# Prompt
With the pictures left out, print exactly the lines below that run from the one containing "fara probleme daca se vrea. Glisarea" through the one containing "Quando racconto che".

# Stored items
────
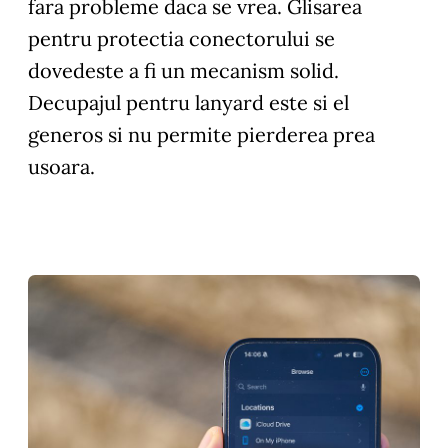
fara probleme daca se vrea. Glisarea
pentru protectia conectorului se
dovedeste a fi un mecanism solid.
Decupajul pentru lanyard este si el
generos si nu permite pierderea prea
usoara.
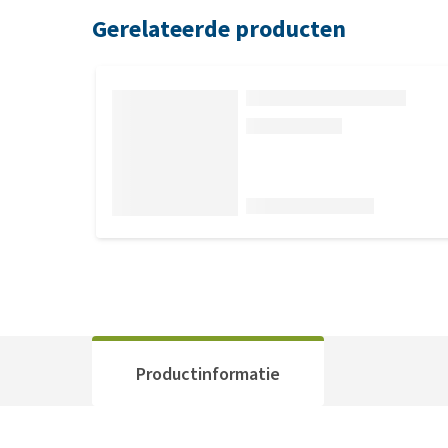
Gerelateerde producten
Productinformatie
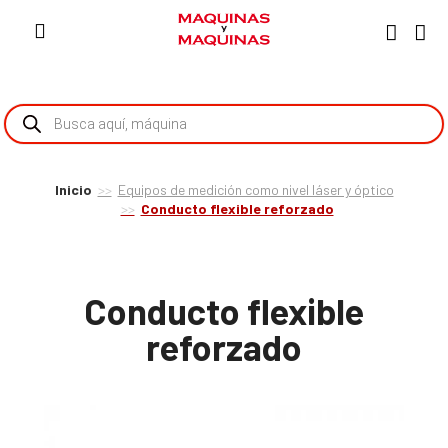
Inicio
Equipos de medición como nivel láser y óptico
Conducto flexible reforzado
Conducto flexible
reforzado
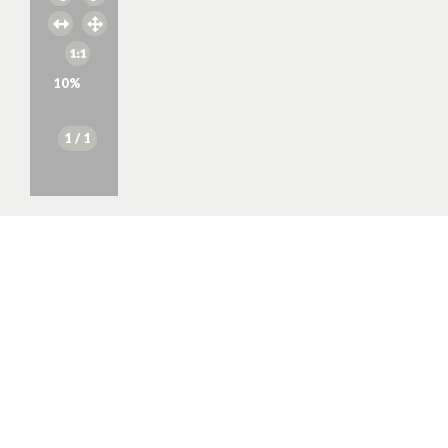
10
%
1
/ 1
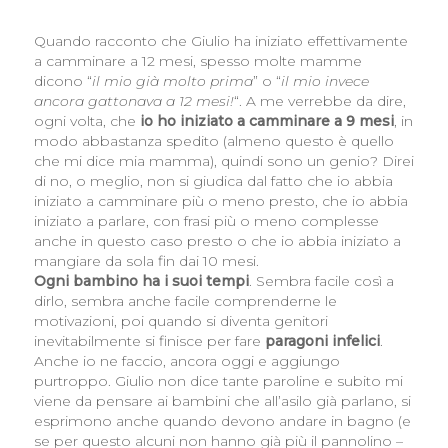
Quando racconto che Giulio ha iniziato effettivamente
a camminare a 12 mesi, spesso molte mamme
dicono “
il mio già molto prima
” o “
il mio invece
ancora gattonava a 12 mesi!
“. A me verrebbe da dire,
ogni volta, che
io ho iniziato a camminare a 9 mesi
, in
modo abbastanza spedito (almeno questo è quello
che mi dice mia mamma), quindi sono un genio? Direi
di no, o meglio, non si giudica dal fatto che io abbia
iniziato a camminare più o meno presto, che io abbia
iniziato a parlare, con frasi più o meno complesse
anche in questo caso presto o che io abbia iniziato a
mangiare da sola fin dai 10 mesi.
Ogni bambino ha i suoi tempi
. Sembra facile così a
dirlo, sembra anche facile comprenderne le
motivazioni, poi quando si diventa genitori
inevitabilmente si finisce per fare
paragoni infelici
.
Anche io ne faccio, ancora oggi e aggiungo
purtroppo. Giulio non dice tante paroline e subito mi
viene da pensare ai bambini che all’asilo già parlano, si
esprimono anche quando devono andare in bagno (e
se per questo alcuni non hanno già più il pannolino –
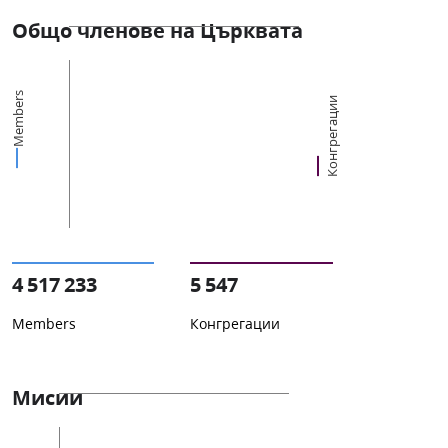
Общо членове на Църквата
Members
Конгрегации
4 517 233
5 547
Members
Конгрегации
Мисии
────
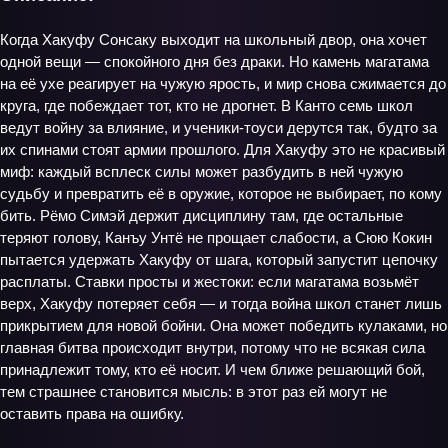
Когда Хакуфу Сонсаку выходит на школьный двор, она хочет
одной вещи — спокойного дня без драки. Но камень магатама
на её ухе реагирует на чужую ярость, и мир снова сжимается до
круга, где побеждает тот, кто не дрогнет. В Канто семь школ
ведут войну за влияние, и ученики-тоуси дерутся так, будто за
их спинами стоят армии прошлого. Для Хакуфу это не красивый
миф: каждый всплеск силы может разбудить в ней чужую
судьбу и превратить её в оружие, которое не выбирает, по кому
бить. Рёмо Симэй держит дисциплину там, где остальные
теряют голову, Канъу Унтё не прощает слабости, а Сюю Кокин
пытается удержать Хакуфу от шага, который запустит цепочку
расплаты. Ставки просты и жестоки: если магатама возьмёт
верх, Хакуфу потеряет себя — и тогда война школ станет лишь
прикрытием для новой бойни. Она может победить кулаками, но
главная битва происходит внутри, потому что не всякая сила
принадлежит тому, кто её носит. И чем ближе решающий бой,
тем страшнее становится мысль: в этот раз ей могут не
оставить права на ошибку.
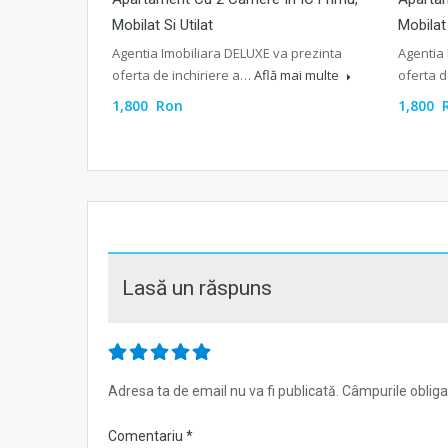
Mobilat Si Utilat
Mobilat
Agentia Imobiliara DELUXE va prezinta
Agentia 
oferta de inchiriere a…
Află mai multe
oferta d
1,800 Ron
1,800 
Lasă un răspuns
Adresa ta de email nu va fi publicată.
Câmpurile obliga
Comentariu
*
────
# Your solution
fara probleme daca se vrea. Glisarea
pentru protectia conectorului se
dovedeste a fi un mecanism solid.
Decupajul pentru lanyard este si el
generos si nu permite pierderea prea
usoara.
Gerelateerde producten
Productinformatie
Inicio
Equipos de medición como nivel láser y óptico
Conducto flexible reforzado
Conducto flexible
reforzado
10
%
1
/ 1
Quando racconto che Giulio ha iniziato effettivamente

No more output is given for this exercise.